Una nueva controversia golpea al Congreso. La congresista Kira Alcarraz fue denunciada por presuntamente agredir físicamente a un fiscalizador del Servicio de Administración Tributaria (SAT) durante un operativo realizado en el puente Atocongo, en el distrito de San Juan de Miraflores. La intervención se produjo luego de que las autoridades detectaran que el vehículo en el que se movilizaba la legisladora tenía una orden de captura por deuda acumulada de papeletas.

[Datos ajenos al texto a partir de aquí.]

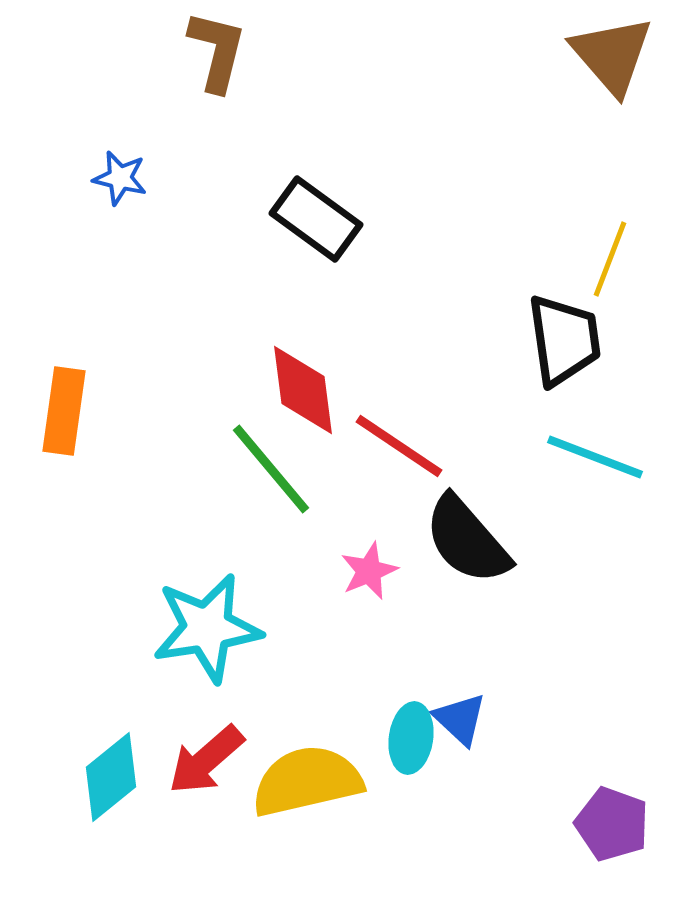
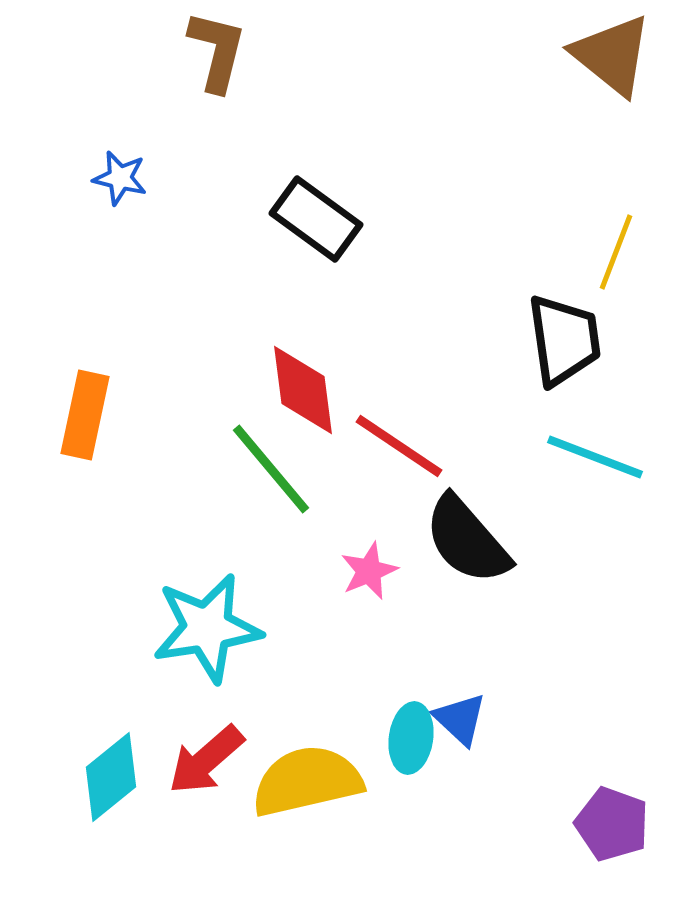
brown triangle: rotated 10 degrees counterclockwise
yellow line: moved 6 px right, 7 px up
orange rectangle: moved 21 px right, 4 px down; rotated 4 degrees clockwise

De acuerdo con el reporte policial —información que posteriormente fue corroborada por la Municipalidad de Lima—, el incidente ocurrió la noche del último lunes, cuando el inspector intervino el automóvil de placa CTM-375, que registraba una deuda de S/ 1.327 por infracciones de tránsito. Alcarraz, quien iba como acompañante, descendió del vehículo e intentó evitar que sea trasladado al depósito municipal.
Sin embargo, al no conseguir su objetivo, la legisladora habría reaccionado de forma violenta: abofeteó al fiscalizador y, según la denuncia, también le arrebató el celular. La identidad del inspector se mantiene en reserva por temor a represalias. El caso ya genera una ola de reacciones porque involucra a una autoridad que, por su investidura, está llamada a actuar con respeto y sujeción a la ley.
El informe policial detalla que tras la intervención del vehículo, la congresista habría intentado dificultar el procedimiento administrativo, insistiendo en que el auto no sea conducido al depósito municipal. La escena, según la denuncia, escaló cuando la parlamentaria habría propinado una cachetada al fiscalizador y tomado su celular, en un intento por frenar el operativo.
Pero el hecho no se limita a la agresión física. El reporte añade que Alcarraz habría realizado una supuesta llamada a un comandante de la Policía Nacional del Perú, solicitando apoyo para su persona. Además, se consigna que habría lanzado amenazas contra el inspector, quien se encontraba cumpliendo su labor conforme al mismo procedimiento aplicado a cualquier ciudadano.
El fiscalizador pasará por médico legista, y el caso será derivado a un juzgado de paz, según se informó. Mientras tanto, la congresista se encuentra en libertad. La denuncia abre un nuevo debate sobre el comportamiento de los representantes públicos y la forma en que reaccionan frente al cumplimiento de normas que alcanzan a toda la ciudadanía.